Quando a crise atinge a imagem da sua marca nas mídias sociais.
Íntegra da minha coluna para a revista About Shoes, edição de julho de 2015.
Em abril deste ano, uma consumidora do Recife, Cynthia Cabral, postou em seu perfil do Facebook uma reclamação polêmica contra a marca de calçados femininos Arezzo. Em pouco tempo milhares de curtidas no post, comentários negativos e compartilhamentos levaram a situação aos principais portais de notícias da internet. Até o fechamento desta coluna, dois meses após o ocorrido, foram mais de 78,6 mil curtidas, 571 comentários e mais de 107,9 mil compartilhamentos. No Google foi possível encontrar centenas de publicações entre portais de notícias, blogs e fóruns de todo o país sobre o caso. Uma crise de imagem que com certeza abalou a reputação da marca.
Na publicação a consumidora contou que a palmilha havia descolado no segundo dia de uso, o que considerou algo até possível de acontecer. No entanto, o que a deixou mais indignada foi levantar a palmilha do calçado e encontrar embaixo da marca Arezzo, uma estampa com a marca Via Uno. Ela publicou a imagem, comprovou o ocorrido e externou toda a sua indignação com a marca, sentindo-se lesada e deixando a entender que pagou Arezzo e levou Via Uno, quando no mercado a segunda custa bem menos que a primeira na loja.
Crises de imagem são mais comuns nos dias de hoje devido ao poder que as mídias sociais conferem aos consumidores, razão pela qual torna-se ainda mais imprescindível para as marcas uma gestão profissional da sua reputação de forma contínua, com planejamento de ações preventivas e uma equipe preparada para a gestão de crise. Afinal, “shit happens”.
No caso da Arezzo, apesar da marca ter cumprido o protocolo, respondido aos comentários negativos no Facebook, emitido um comunicado oficial reconhecendo o equívoco e comprometendo-se a rever seus processos internos para evitar novas falhas, a repercussão negativa poderia ter sido evitada.
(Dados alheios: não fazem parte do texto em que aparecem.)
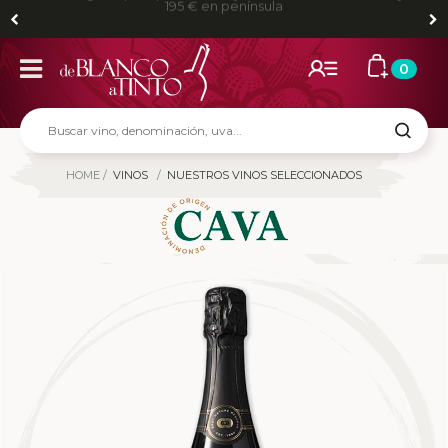
Envíos gratis para pedidos mayores de 80 € en Madrid y
195 € en península
0
HOME
VINOS
NUESTROS VINOS SELECCIONADOS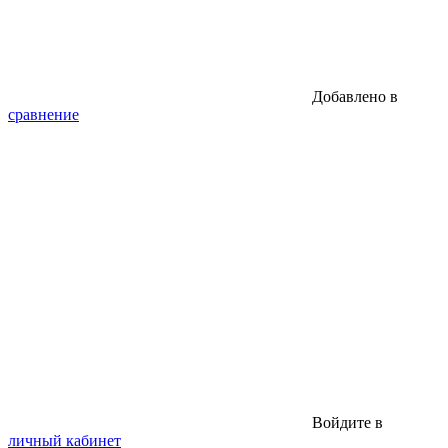
Добавлено в
сравнение
Войдите в
личный кабинет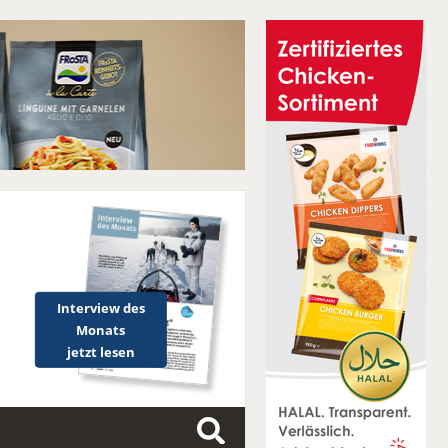
Interview des
Monats
jetzt lesen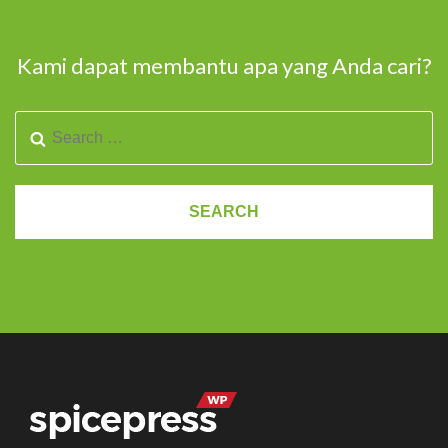
Kami dapat membantu apa yang Anda cari?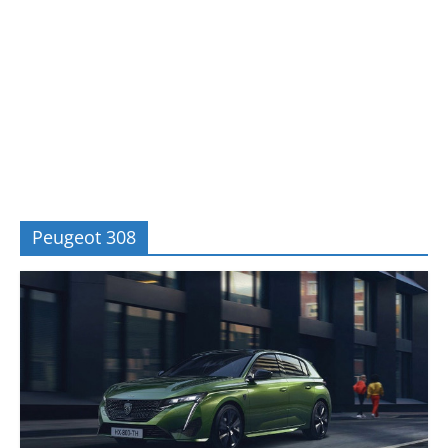
Peugeot 308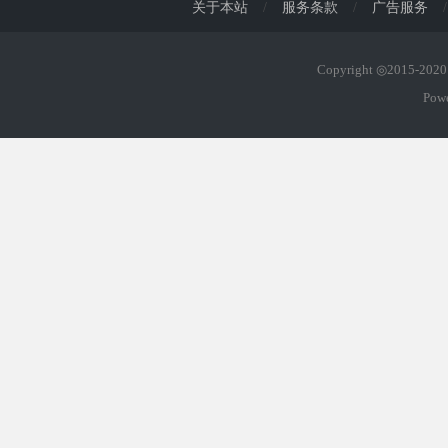
关于本站
/
服务条款
/
广告服务
/
Copyright ◎2015-20
Pow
Ao analisar o caso no detalhe, nota-se na reclamação de Cynthia o que de fato a motivou fazer o post: o tratamento recebido por ela na loja quando solicitou uma solução. Mais da metade do texto no seu post descreve a experiência negativa com a gerente que a atendeu. E pelo relato, percebe-se que a profissional não estava capacitada para identificar a gravidade do problema de imagem. Ou seja, não houve uma preparação dela para avaliação e contenção de problemas deste gênero, protegendo a marca, maior patrimônio da Arezzo e o que justifica os preços cobrados em seus produtos. O que se viu do seu atendimento foi somente aquela política padrão de trocas, baseada na lei e muito comum no varejo, que é de encaminhar o produto à fábrica para análise. A consumidora esbravejou com esta opção.
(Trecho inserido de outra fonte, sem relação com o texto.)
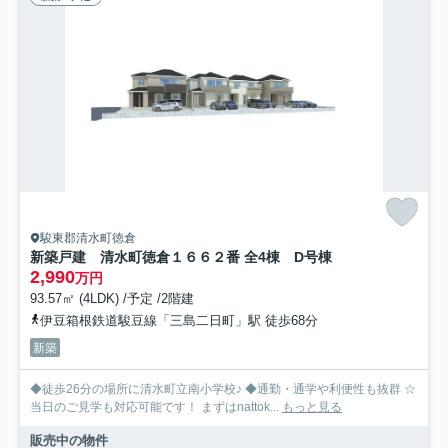
駿東郡清水町徳倉
新築戸建 清水町徳倉１６６２番 全4棟 D号棟
2,990
万円
93.57㎡ (4LDK) /予定 /2階建
伊豆箱根鉄道駿豆線「三島二日町」駅 徒歩68分
新築
◆徒歩26分の場所に清水町立南小学校♪ ◆通勤・通学や利便性も抜群 ☆
当日のご見学も対応可能です！ まずはnattok...
もっと見る
販売中の物件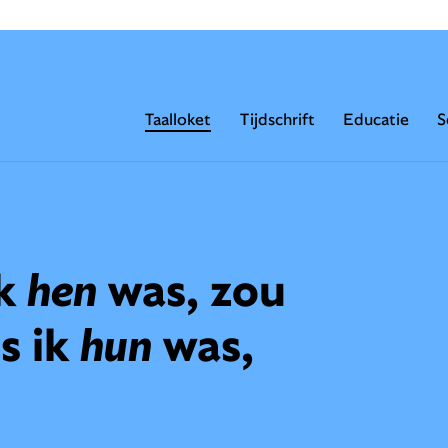
Taalloket
Tijdschrift
Educatie
S
ik
hen
was, zou
s ik
hun
was,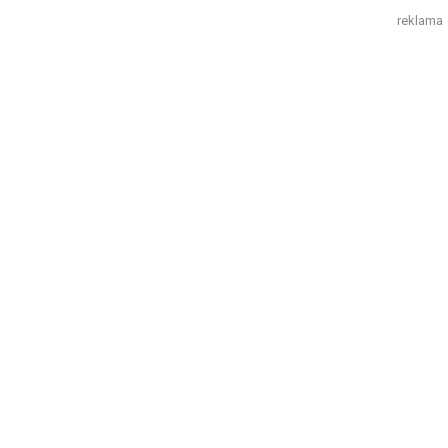
reklama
No maior site de reclamações da internet, o Reclame Aqui, a reputação da Arezzo está classificada como “NÃO RECOMENDADO”. O período apurado é desde 21 de junho de 2012 a 31 de maio de 2015. Constam 97,2% das reclamações atendidas, 43,4% solucionadas e somente 29,2% voltariam a fazer negócio com a empresa. A maior parte das reclamações verificadas são sobre qualidade dos produtos e atendimento (solado descolando, calçados abrindo na frente, atendimento ruim, etc)
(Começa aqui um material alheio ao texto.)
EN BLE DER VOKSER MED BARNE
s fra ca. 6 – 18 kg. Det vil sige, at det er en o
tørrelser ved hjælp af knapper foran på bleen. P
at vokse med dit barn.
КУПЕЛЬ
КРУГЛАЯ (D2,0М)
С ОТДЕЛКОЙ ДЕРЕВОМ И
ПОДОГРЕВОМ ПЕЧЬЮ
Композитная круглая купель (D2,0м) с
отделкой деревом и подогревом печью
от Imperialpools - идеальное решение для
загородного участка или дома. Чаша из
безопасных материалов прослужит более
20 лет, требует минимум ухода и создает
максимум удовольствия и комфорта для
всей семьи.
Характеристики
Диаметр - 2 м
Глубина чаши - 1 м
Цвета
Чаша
O caso da Cynthia, muito recente, não é o único de grandes proporções envolvendo a Arezzo nas mídias sociais. Em 2011 houve outra polêmica, só que no Twitter, quando lançou uma coleção com o título de Pelemania. Naquela época ativistas ambientais boicotaram o lançamento pichando e pintando com tinta vermelha diversas lojas da marca com o discurso de que os animais não precisavam pagar o preço da moda e nem as raposas precisariam ser mortas em nome da beleza. A polêmica foi do Twitter ao Facebook em questão de minutos chegando ao Trending Topics com consumidores comentando o ocorrido. A situação piorou quando os administradores da fanpage da Arezzo apagaram os comentários dos consumidores inflamando ainda mais o público. Ao final a marca cedeu a pressão e recolheu todas as peças da coleção, ficando com a reputação abalada.
Segundo o Ibope Media, cerca de 92% dos potenciais clientes utilizam a Internet como canal de pesquisa sobre empresas, produtos e serviços antes de efetivar uma compra. Quantos dos potenciais clientes da Arezzo devem ter desistido de comprar a marca ao encontrar estes casos na internet? Qual a percepção da Arezzo hoje diante destes ocorridos e o quão ela está próxima da sua imagem de valor percebido?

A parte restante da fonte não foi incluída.